Recognizing the havoc caused by public dissemination of fake information, the US Defense Advanced Research projects Agency (DARPA) has announced the Semantic Forensics (SemaFor) program to develop technologies that make the automatic detection, attribution, and characterization of falsified media assets a reality.
The goal of SemaFor is to develop a suite of semantic analysis algorithms that dramatically increase the burden on the creators of falsified media, making it exceedingly difficult for them to create compelling manipulated content that goes undetected.
“At the intersection of media manipulation and social media lies the threat of disinformation designed to negatively influence viewers and stir unrest,” said Dr. Matt Turek, a program manager in DARPA’s Information Innovation Office (I2O). “More nefarious manipulated media has also been used to target reputations, the political process, and other key aspects of society. Determining how media content was created or altered, what reaction it’s trying to achieve, and who was responsible for it could help quickly determine if it should be deemed a serious threat or something more benign.”
While statistical detection techniques have been successful in uncovering some media manipulations, purely statistical methods are insufficient to address the rapid advancement of media generation and manipulation technologies. Fortunately, automated manipulation capabilities used to create falsified content often rely on data-driven approaches that require thousands of training examples, or more, and are prone to making semantic errors. These semantic failures provide an opportunity for the defenders to gain an advantage.
The SemaFor program seeks to develop technologies that make the automatic detection, attribution, and characterization of falsified media assets a reality. The goal of SemaFor is to develop a suite of semantic analysis algorithms that dramatically increase the burden on the creators of falsified media, making it exceedingly difficult for them to create compelling manipulated content that goes undetected.
To develop analysis algorithms for use across media modalities and at scale, the SemaFor program will create tools that, when used in conjunction, can help identify, deter, and understand falsified multi-modal media.
SemaFor will focus on three specific types of algorithms: semantic detection, attribution, and characterization.
Current surveillance systems are prone to “semantic errors.” An example, according to DARPA, is software not noticing mismatched earrings in a fake video or photo. Other indicators, which may be noticed by humans but missed by machines, include weird teeth, messy hair and unusual backgrounds. Semantic detection algorithms will determine if multi-modal media assets were generated or manipulated, while attribution algorithms will infer if the media originated from a purported organization or individual.
Determining how the media was created, and by whom could help determine the broader motivations or rationale for its creation, as well as the skillsets at the falsifier’s disposal. Finally, characterization algorithms will reason about whether multi-modal media was generated or manipulated for malicious purposes.
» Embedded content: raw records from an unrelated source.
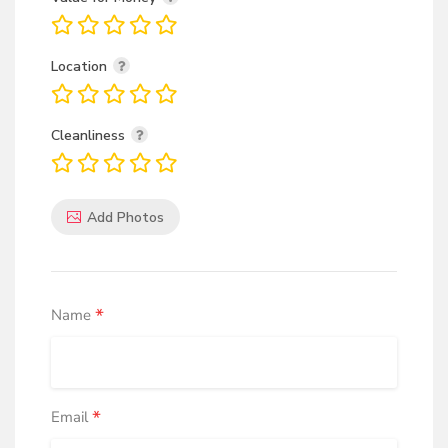
Location
Cleanliness
Add Photos
*
Name
*
Email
“There is a difference between manipulations that alter media for entertainment or artistic purposes and those that alter media to generate a negative real-world impact. The algorithms developed on the SemaFor program will help analysts automatically identify and understand media that was falsified for malicious purposes,” said Turek.
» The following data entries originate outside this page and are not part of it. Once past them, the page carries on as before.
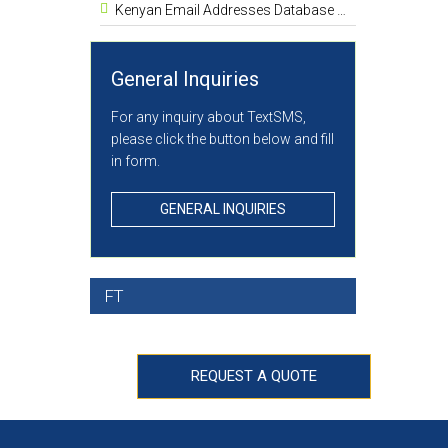
Kenyan Email Addresses Database List 1.8 Million
General Inquiries
For any inquiry about TextSMS,
please click the button below and fill
in form.
GENERAL INQUIRIES
FT
REQUEST A QUOTE
H STANDARDS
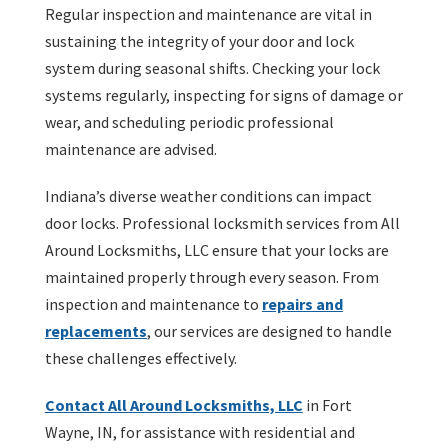
Regular inspection and maintenance are vital in
sustaining the integrity of your door and lock
system during seasonal shifts. Checking your lock
systems regularly, inspecting for signs of damage or
wear, and scheduling periodic professional
maintenance are advised.
Indiana’s diverse weather conditions can impact
door locks. Professional locksmith services from All
Around Locksmiths, LLC ensure that your locks are
maintained properly through every season. From
inspection and maintenance to
repairs and
replacements
, our services are designed to handle
these challenges effectively.
Contact All Around Locksmiths, LLC
in Fort
Wayne, IN, for assistance with residential and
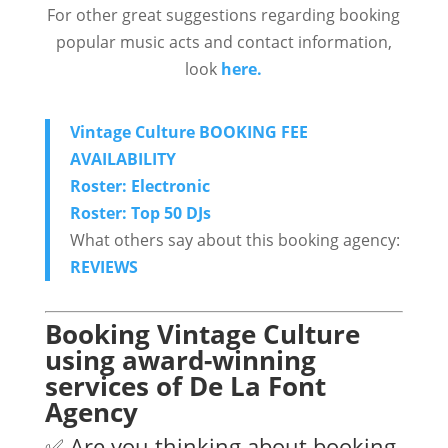
For other great suggestions regarding booking
popular music acts and contact information,
look
here.
Vintage Culture BOOKING FEE
AVAILABILITY
Roster: Electronic
Roster: Top 50 DJs
What others say about this booking agency:
REVIEWS
Booking Vintage Culture
using award-winning
services of De La Font
Agency
✅ Are you thinking about booking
SemaFor will also develop technologies to enable human analysts to more efficiently review and prioritize manipulated media assets. This includes methods to integrate the quantitative assessments provided by the detection, attribution, and characterization algorithms to prioritize automatically media for review and response. To help provide an understandable explanation to analysts, SemaFor will also develop technologies for automatically assembling and curating the evidence provided by the detection, attribution, and characterization algorithms.
The move comes a year prior to the 2020 US presidential election following Trump’s controversial 2016 win, often credited to spread of dubious content on platforms like Facebook, Twitter and Google. Hillary Clinton supporters claimed a flood of fake items may have helped sway the results in Trump’s favour. Following this, Mark Zuckerberg, CEO of Facebook, took measures to curb dissemination of fake news by allowing users flag content and enable fact-checkers to label stories in dispute.
Officials have been working to prevent outside hackers from flooding social channels with false information ahead of the upcoming election.
Even as recent as September 9, CNN carried a report that said “the US extracted from Russia one of its highest-level covert sources inside the Russian government” partly because “President Donald Trump and his administration repeatedly mishandled classified intelligence and could contribute to exposing the covert source as a spy,” while Obama had authorized the public release and declassification of a report by the Director of National Intelligence (DNI) prior to Trump's inauguration, alluding to this source’s placement in the Russian government.
Responding to the news, Trump tweeted “CNN is bad for the USA. Their International Division spews bad information & Fake News all over the globe. This is why foreign leaders are always asking me, ‘Why does the Media hate the US sooo much?’ It is a fraudulent shame, & all comes from the top!”